January 31, 2007
Like many Parkites and Summit County residents, my wife and I have been commuting down the canyon every weekday for many years. After almost two decades of driving it, I can honestly say that it has never been as dangerous as it has been these past few months. The recent fatalities add horrible emphasis to problems that go back a long, long time. I am no highway engineer, but I have lived and driven in snow country my entire life, and I think there are big problems with this stretch of I-80. Some can be fixed the next time they resurface. Some may never be fixed.
The width and grading of the median (especially between Lambs Canyon and the summit) remain a huge "crossover" concern. The same problem was eliminated just a couple of years ago, further west on I-80 between I-215 and about 700 East.
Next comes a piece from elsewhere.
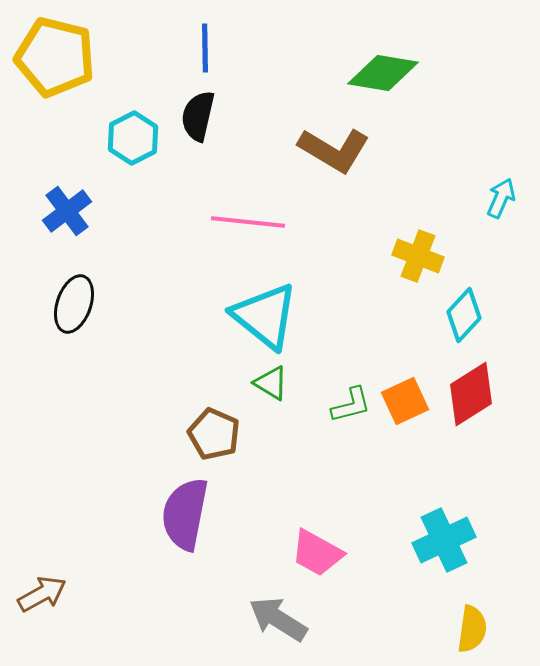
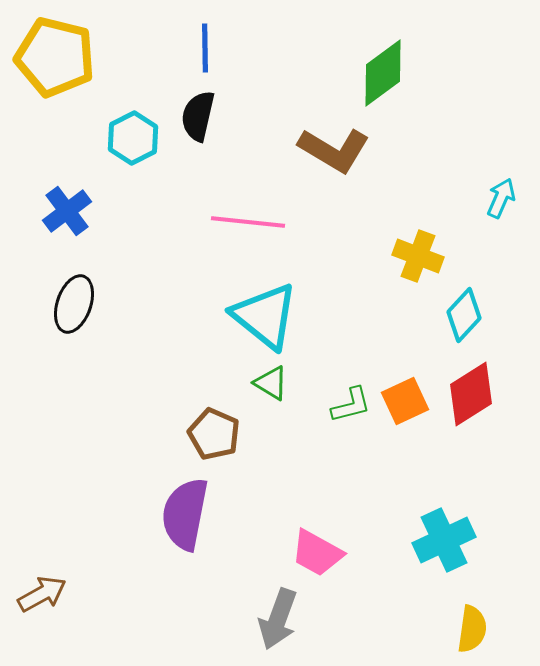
green diamond: rotated 46 degrees counterclockwise
gray arrow: rotated 102 degrees counterclockwise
You may have also noticed strange contours on some of the curves in Parley’s Canyon, most notably between Emigration and the mouth of the canyon. Some (like the first turn westbound after Emigration) are too flat and sometimes difficult to steer through. This curve was made even worse this winter when the growth of the bump on the expansion joint got big enough to begin jarring loose huge ice blocks from westbound semi-trucks. That curve was covered in black ice on many days in December and earlier this month, and it wasn’t even due to the weather in our area.
Many curves in the lower canyon don’t drain water properly, leaving puddles and black ice in the worst possible places. The morning I wrecked my car on the curve in front of the gravel pit there were two other guys also smashed into the k-wall, awaiting wreckers. It was raining lightly and even though I was not speeding, or even cited for basic rule violation, my car was totaled. Since I had only liability coverage, we are out the value of the vehicle. Even so, our loss is nothing compared to what some have lost in Parley’s Canyon this year.
U.S. 40 from Heber to Daniel’s Summit and beyond has similar grades and conditions as I-80 in Parley’s. While inherently just as dangerous, U.S. 40 seems to offer SIGNIFICANTLY better traction for most vehicles. The main difference may be that it was chip-sealed with gravel after its last resurfacing. Leaving off that final step from the I-80 work last summer could be the reason for frost and ice sticking to the pavement like it’s never done before. Did the project run out of money, or time? Or did somebody forget? I-80 has been etched up and re-surfaced at least three times since we moved here, and I am pretty sure it was chip-sealed each previous time. Why not this time?